While it’s best known for its signature Bike to Cure weekend, which happens every summer, VeloSano is actually a community-driven fundraising program with numerous initiatives. It has raised more than $21 million throughout the course of six years. That amount of money is exceptional given the relatively brief lifespan of VeloSano’s fundraising efforts.
Recently, doctors and scientists took time to host the donors, riders, philanthropists and other “big wheels” that make the program possible.
It turns out that the money raised by VeloSano (Latin for “swift cure”) goes a lot further than one might think. Doctors and scientists use the funds to leverage research grants. In its first five years, VeloSano has supported 125 cancer research projects, and the $5 million raised in VeloSano’s first two years generated an additional $14 million in external research grants — more than 280 percent in return.
The explanation of how this multiplier effect impacts research took center stage at VeloSano’s Beyond the Microscope event at the InterContinental Hotel Cleveland, located in the middle of Cleveland Clinic’s campus.
Dale Shepard, M.D., Ph.D., FACP, is the director of Cleveland Clinic’s Taussig Cancer Institute Phase 1 and Sarcoma programs. He’s also the co-medical chair of VeloSano and has been a rider for five years. “I’ve been peripherally involved from the beginning, but have only been serving as director for about a year,” Shepard says. “This whole program was started by Stewart A. Kohl about six years ago.”
Bike to Cure has grown steadily throughout the years. Last summer, 2,400 riders from 36 states, Canada and Great Britain pedaled nearly 100,000 miles supported by more than 1,000 volunteers. An additional 443 people from 22 states, Canada, Great Britain, India and Mexico participated as virtual riders. In total, Bike to Cure participants received more than 27,000 donations.
“The Bike to Cure weekend is just one of our events,” says Shepard. “One of our others is something called VeloSano Kids, which this year included eight community trike and bike events, where children rode within their communities to raise funds for pediatric cancer research.

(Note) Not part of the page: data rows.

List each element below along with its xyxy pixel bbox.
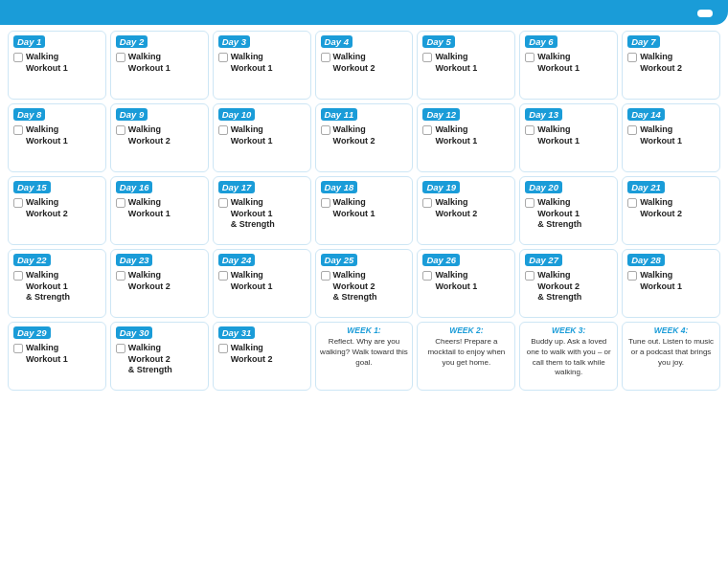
tip-cell-3: WEEK 3:Buddy up. Ask a loved one to walk… bbox=[519, 322, 618, 391]
checkbox[interactable] bbox=[13, 125, 23, 135]
day-label: Day 15 bbox=[13, 181, 51, 193]
workout-text: Walking Workout 2 bbox=[128, 124, 171, 146]
workout-text: Walking Workout 1 bbox=[435, 52, 477, 74]
day-content: Walking Workout 1 bbox=[116, 52, 203, 96]
workout-text: Walking Workout 2 bbox=[333, 52, 375, 74]
day-label: Day 9 bbox=[116, 108, 148, 121]
day-cell: Day 16Walking Workout 1 bbox=[110, 176, 209, 245]
checkbox[interactable] bbox=[627, 53, 637, 62]
day-content: Walking Workout 2 & Strength bbox=[116, 343, 203, 387]
workout-text: Walking Workout 1 bbox=[435, 270, 477, 292]
checkbox[interactable] bbox=[13, 198, 23, 208]
day-content: Walking Workout 1 bbox=[13, 52, 101, 96]
day-label: Day 5 bbox=[422, 35, 454, 48]
workout-text: Walking Workout 2 bbox=[640, 197, 682, 219]
day-label: Day 11 bbox=[321, 108, 358, 121]
day-label: Day 31 bbox=[218, 326, 256, 339]
tip-cell-4: WEEK 4:Tune out. Listen to music or a po… bbox=[622, 322, 720, 391]
day-content: Walking Workout 1 bbox=[627, 270, 715, 314]
workout-text: Walking Workout 2 bbox=[333, 124, 375, 146]
checkbox[interactable] bbox=[116, 271, 125, 281]
day-cell: Day 2Walking Workout 1 bbox=[110, 31, 209, 100]
workout-text: Walking Workout 1 & Strength bbox=[231, 197, 275, 231]
day-content: Walking Workout 2 bbox=[116, 124, 203, 169]
checkbox[interactable] bbox=[218, 53, 228, 62]
day-label: Day 27 bbox=[525, 254, 562, 266]
checkbox[interactable] bbox=[116, 344, 125, 353]
checkbox[interactable] bbox=[218, 125, 228, 135]
workout-text: Walking Workout 2 bbox=[26, 197, 68, 219]
day-cell: Day 9Walking Workout 2 bbox=[110, 103, 209, 172]
checkbox[interactable] bbox=[218, 271, 228, 281]
day-label: Day 12 bbox=[422, 108, 460, 121]
day-cell: Day 25Walking Workout 2 & Strength bbox=[315, 249, 414, 318]
day-cell: Day 10Walking Workout 1 bbox=[213, 103, 311, 172]
day-label: Day 1 bbox=[13, 35, 45, 48]
checkbox[interactable] bbox=[218, 344, 228, 353]
day-cell: Day 21Walking Workout 2 bbox=[622, 176, 720, 245]
checkbox[interactable] bbox=[525, 53, 535, 62]
checkbox[interactable] bbox=[321, 125, 330, 135]
checkbox[interactable] bbox=[627, 125, 637, 135]
workout-text: Walking Workout 1 bbox=[26, 343, 68, 365]
checkbox[interactable] bbox=[13, 344, 23, 353]
checkbox[interactable] bbox=[321, 271, 330, 281]
day-content: Walking Workout 1 bbox=[13, 124, 101, 169]
day-cell: Day 22Walking Workout 1 & Strength bbox=[8, 249, 106, 318]
week-rows: Day 1Walking Workout 1Day 2Walking Worko… bbox=[8, 31, 720, 318]
checkbox[interactable] bbox=[525, 125, 535, 135]
checkbox[interactable] bbox=[116, 125, 125, 135]
checkbox[interactable] bbox=[13, 271, 23, 281]
day-cell: Day 28Walking Workout 1 bbox=[622, 249, 720, 318]
checkbox[interactable] bbox=[116, 53, 125, 62]
checkbox[interactable] bbox=[422, 271, 432, 281]
week-row-1: Day 1Walking Workout 1Day 2Walking Worko… bbox=[8, 31, 720, 100]
day-label: Day 13 bbox=[525, 108, 562, 121]
day-content: Walking Workout 1 bbox=[627, 124, 715, 169]
workout-text: Walking Workout 1 bbox=[640, 124, 682, 146]
checkbox[interactable] bbox=[525, 271, 535, 281]
workout-text: Walking Workout 1 bbox=[128, 52, 171, 74]
day-content: Walking Workout 2 bbox=[422, 197, 510, 241]
day-label: Day 21 bbox=[627, 181, 665, 193]
day-content: Walking Workout 1 bbox=[422, 270, 510, 314]
checkbox[interactable] bbox=[116, 198, 125, 208]
day-content: Walking Workout 2 bbox=[321, 124, 408, 169]
day-label: Day 3 bbox=[218, 35, 250, 48]
workout-text: Walking Workout 1 bbox=[231, 52, 273, 74]
checkbox[interactable] bbox=[422, 198, 432, 208]
week-row-2: Day 8Walking Workout 1Day 9Walking Worko… bbox=[8, 103, 720, 172]
day-label: Day 8 bbox=[13, 108, 45, 121]
day-label: Day 28 bbox=[627, 254, 665, 266]
day-cell: Day 1Walking Workout 1 bbox=[8, 31, 106, 100]
checkbox[interactable] bbox=[422, 53, 432, 62]
workout-text: Walking Workout 1 bbox=[26, 52, 68, 74]
day-content: Walking Workout 1 bbox=[321, 197, 408, 241]
tip-cell-2: WEEK 2:Cheers! Prepare a mocktail to enj… bbox=[417, 322, 515, 391]
day-content: Walking Workout 1 & Strength bbox=[525, 197, 612, 241]
day-label: Day 24 bbox=[218, 254, 256, 266]
week-label: WEEK 2: bbox=[421, 326, 511, 335]
workout-text: Walking Workout 2 & Strength bbox=[128, 343, 172, 376]
checkbox[interactable] bbox=[627, 198, 637, 208]
day-label: Day 29 bbox=[13, 326, 51, 339]
day-label: Day 30 bbox=[116, 326, 153, 339]
workout-text: Walking Workout 1 bbox=[537, 124, 580, 146]
checkbox[interactable] bbox=[13, 53, 23, 62]
day-label: Day 19 bbox=[422, 181, 460, 193]
checkbox[interactable] bbox=[525, 198, 535, 208]
day-cell: Day 13Walking Workout 1 bbox=[519, 103, 618, 172]
checkbox[interactable] bbox=[321, 198, 330, 208]
day-cell: Day 4Walking Workout 2 bbox=[315, 31, 414, 100]
week-label: WEEK 3: bbox=[524, 326, 613, 335]
day-cell: Day 17Walking Workout 1 & Strength bbox=[213, 176, 311, 245]
checkbox[interactable] bbox=[422, 125, 432, 135]
week-tip-text: Tune out. Listen to music or a podcast t… bbox=[626, 337, 716, 368]
day-cell: Day 24Walking Workout 1 bbox=[213, 249, 311, 318]
grid-area: Day 1Walking Workout 1Day 2Walking Worko… bbox=[0, 25, 728, 562]
workout-text: Walking Workout 1 bbox=[26, 124, 68, 146]
checkbox[interactable] bbox=[321, 53, 330, 62]
week-tip-text: Cheers! Prepare a mocktail to enjoy when… bbox=[421, 337, 511, 368]
checkbox[interactable] bbox=[627, 271, 637, 281]
checkbox[interactable] bbox=[218, 198, 228, 208]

“It teaches kids two things: the value of fundraising and helping others,” says Shepard. “I selfishly hope they will be adult riders when they grow up.”
The amount VeloSano Kids raised is not exactly child’s play. It amounted to more than $365,000, a substantial part of more than $4.7 million raised by VeloSano last year. That total will be allocated to cancer research projects across Cleveland Clinic’s enterprise via VeloSano Pilot and Impact Awards.
“Pilot Awards are competitive awards that are peer-reviewed and are generally used to answer a specific question or problem, such as the resistance of chemotherapy in glioblastoma cells,” Shepard explains, “while the Impact Awards tend to be about an issue that is more problematic, such as Seth’s [Rotz] research on issues related to fertility preservation in pediatric and young adult cancer patients.”
Rotz was one of four doctors and scientists who participated in a panel chaired by Shepard during the event. The others included: Hannelore Heemers, Ph.D.; Justin Lathia, Ph.D.; and Jacob Scott, M.D., DPhil. Each of the four discussed their specific Impact or Pilot Award.
“A lot of people don’t realize just how hard it is to get research dollars,” says Shepard. “Unfortunately, a lot of people doing basic research spend an inordinate amount of time just trying to get the money to do the work. These awards allow us to get the money to free up people to actually get work done, which makes it easier for us to get those additional monies. With one grant, you can really sustain a program of research.”
That makes it easier for scientists and doctors to publish studies, which in turn generates further studies while sharing knowledge throughout the medical community worldwide.
In addition to its fundraising events, VeloSano has raised significant funds through its partners, which include: the Stewart Kohl Fund, Cleveland Indians, Adcom, Jones Day, Lexus, Zack Bruell Events, Advance Ohio, Amgen, DiGeronimo Companies, Hileman Group, House of LaRose/Michelob Ultra, KeyBank and the Lerner Foundation.
VeloSano 7 Bike to Cure weekend is slated for July 17 to 19 and will be chaired by Paul Dolan, chairman and CEO of the Cleveland Indians, and John Saada, partner at Jones Day.